■残像

■監督:アンジェイ・ワイダ,出演:ボグスワフ・リンダ,ゾフィア・ヴィフワチ
■(ポーランド,2016年作品)
■長くて発音し難い名前ヴワディスワフ・ストゥシェミンスキを初めて知った。 画家でありポーランドのウッチ造形美術大学で教える彼の1948年から52年までの4年間を描いた物語である。 師や友人がマレーヴィッチ、シャガール、ロトチェンコと聞けば彼の立ち位置は大凡検討がつく。 そして大学構内の装飾はモンドリアンを思い出させる。
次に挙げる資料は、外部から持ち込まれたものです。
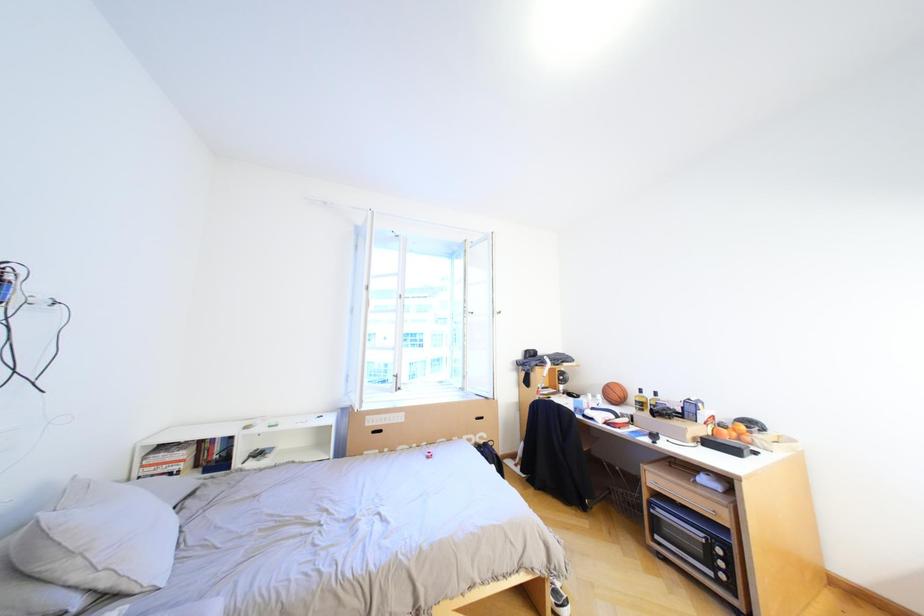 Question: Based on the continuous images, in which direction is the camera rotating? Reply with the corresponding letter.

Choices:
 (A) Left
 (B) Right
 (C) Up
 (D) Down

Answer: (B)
映像内の建物や道路、そこに行きかう人々の衣服は清潔でスキが無い。 部屋はゴミ一つなく塗装の質感も落ち着いた軽やかさがある。 1950年頃のポーランドには見えないが完璧なカメラワークがそれらに有無を言わせない。 つまり監督ワイダは国家と芸術家の関係を描きたかったようだ。 彼の視覚理論やゴッホ批評は断片的に語られるだけである。
ストゥシェミンスキの芸術理論は社会主義リアリズムに合わない。 スターリン主義に傾いていく国家権力は「どちらを選ぶのか?」と彼に迫る。 従わない彼は生活がひっ迫していく。 全体主義者の問答はただ一つ「敵か味方か」「こちら側かあちら側か」しかない。 友人である詩人ユリアンは言う、「我々はあいまいだから」と。 国家は曖昧な人間を嫌がる。 芸術家はあいまいを貫き通せ!と監督は言っているようにみえた。 曖昧の自由は表現の自由を導く。